The other day, I noticed a rash of people in my Facebook feed sharing an article that had the headline saying “superfoods are overrated.” The inner-workings of the article claimed that many superfoods were being heavily marketed in ways which embellished their true, verifiable and scientific abilities. I saw a few more crop up as well.
One reason given in the first article is that the label, “superfood,” contributes to people eating “too much of that food.” This, of course, is blasphemous. The article gives an example of an acai granola bowl that contains 13.5 teaspoons of sugar. The claim, of course, is that the sugar is harmful. Here’s the thing with that: That’s not a ton of sugar, comparatively speaking. But aside from that, acai isn’t a bowl. The bowl was created using a true superfood. Your problem is with the bowl of added ingredients, not the core marketed ingredient, which is acai. The writer egregiously falls into a fallacy and inappropriately condemns a super healthy food source.

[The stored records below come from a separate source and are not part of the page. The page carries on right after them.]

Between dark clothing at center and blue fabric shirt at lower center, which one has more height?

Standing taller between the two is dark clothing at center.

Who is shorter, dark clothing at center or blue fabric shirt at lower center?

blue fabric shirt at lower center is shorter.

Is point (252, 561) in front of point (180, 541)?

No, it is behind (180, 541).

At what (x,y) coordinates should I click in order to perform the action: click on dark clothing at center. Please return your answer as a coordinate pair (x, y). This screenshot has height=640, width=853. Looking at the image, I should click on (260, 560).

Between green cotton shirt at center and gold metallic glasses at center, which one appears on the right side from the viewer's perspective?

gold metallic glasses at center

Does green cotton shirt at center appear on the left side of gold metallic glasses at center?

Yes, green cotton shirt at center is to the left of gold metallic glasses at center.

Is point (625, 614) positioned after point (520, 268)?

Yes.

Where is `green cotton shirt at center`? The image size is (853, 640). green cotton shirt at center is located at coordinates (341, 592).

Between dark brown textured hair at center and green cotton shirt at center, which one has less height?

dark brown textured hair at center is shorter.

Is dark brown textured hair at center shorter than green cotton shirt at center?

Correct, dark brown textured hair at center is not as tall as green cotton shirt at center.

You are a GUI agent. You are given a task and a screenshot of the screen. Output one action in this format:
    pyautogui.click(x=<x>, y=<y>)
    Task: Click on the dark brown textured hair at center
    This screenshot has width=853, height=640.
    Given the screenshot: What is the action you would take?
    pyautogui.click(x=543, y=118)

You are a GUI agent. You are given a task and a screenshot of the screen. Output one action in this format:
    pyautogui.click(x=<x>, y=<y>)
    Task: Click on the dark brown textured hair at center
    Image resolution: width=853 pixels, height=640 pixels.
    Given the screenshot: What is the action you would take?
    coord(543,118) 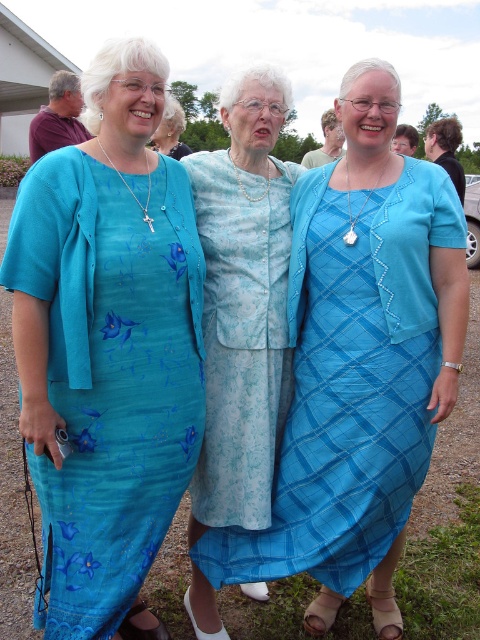 Who is taller, teal floral dress at center or matte blue dress at center?

teal floral dress at center is taller.

Does point (123, 189) come in front of point (323, 234)?

Yes.

This screenshot has width=480, height=640. What are the coordinates of `teal floral dress at center` in the screenshot? It's located at (110, 374).

Does teal floral dress at center appear on the left side of light blue floral dress at center?

Correct, you'll find teal floral dress at center to the left of light blue floral dress at center.

Which is in front, point (163, 396) or point (214, 627)?

Point (163, 396) is more forward.

Does point (47, 579) lie behind point (230, 118)?

No, (47, 579) is closer to viewer.

Locate an element on the screen. teal floral dress at center is located at coordinates (110, 374).

Is matte blue dress at center below light blue floral dress at center?

Yes.

Which is more to the right, matte blue dress at center or light blue floral dress at center?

In the second article, Australian website owner (The Alchemists), Ondine Puriton-Miller, says, “There were never superfoods or clean-eating in my house as a kid. It was just food. I didn’t know you could choose not to eat vegetables.”
“It’s not that fads are bad … but I think it’s important to acknowledge what’s behind it and your motivation for doing it. Fads are fads, they come and go … but wellness should always be a part of a person’s life. The minute it becomes an obsession is a whole different story.”
It might be that Puriton-Miller is just attempting to latch on to the trend of calling out superfoods as hype and getting a little hype of her own. Maybe I can’t blame her. Maybe. But her statements really are a bit misleading. I, like her, grew up in a world without superfood labels as well. Or did I? Oranges were known to cure common colds. Apple Cider Vinegar was known to help settle a stomach. An apple a day? Maybe the exact label and term weren’t applied, but we certainly did have superfood types. We understood that natural fruits, vegetables, fermented vegetables, and herbs, could certainly be highly beneficial to our health. And because of that, we sought them out.
So what’s the difference today? We now label them as superfoods after science and research confirm their extraordinary health benefit profiles. We categorize them under a more exact name. I’m not sure that’s criminal.
Yes, my work doesn’t come without bias. I run a superfood green drink review website. Fair enough. However, I’m not alienating the status quo of scientific confirmation as a way to get more eyeballs. This article simply doesn’t have the same pop or appeal as an article calling superfoods as “hype” does.
Superfoods are amazing for us, neither article attempts to spin any different angles. I think it is obvious that eating a healthy, balanced diet is what is best for us. But that shouldn’t imply that purchasing additional superfoods that are now conveniently available to us in stores and online isn’t beneficial. That’s where these headlines mislead us. Sure, as kids, goji berries weren’t growing in my grandmother’s backyard. But had they been, we’d had eaten them daily (or when available). And had we been able to order them online, we would have. If we’d been able to sprinkle goji berries in a superfood shake, well, of course, we would have. That’s just common sense.
This latest “hater” push on superfoods is just a small portion of people who are tired of hearing about superfoods. But the fact is, superfoods do work by benefiting our health and that’s why they are so “hyped.” Supplement manufacturers want to cash in on a trend, but hey, their production of superfood powders is a testament to the power of superfoods. It shouldn’t be considered a condemnation. No one is being forced to buy a superfood supplement, you can buy many superfoods in the produce section of your local grocery stores.
You know what else is good? Cars. Cars allow us to go 10 miles across town in 20 minutes, rather than walking it in a day and ending up with a nasty sunburn and a pair of bad knees. Cars are legit awesome. And car manufacturers know this, so they hype up cars in advertisements. Because cars truly add value to our lives, manufacturers want to make cars and get us to buy those cars and leave them with a profit. America, folks, it is awesome. This shouldn’t take away from how great a contribution cars are, should it? Nope, and it doesn’t. So it shouldn’t take away from how beneficial superfoods are for us.
So let’s finally stop the lunacy and headline baiting and get back to living lives with healthy superfoods in them!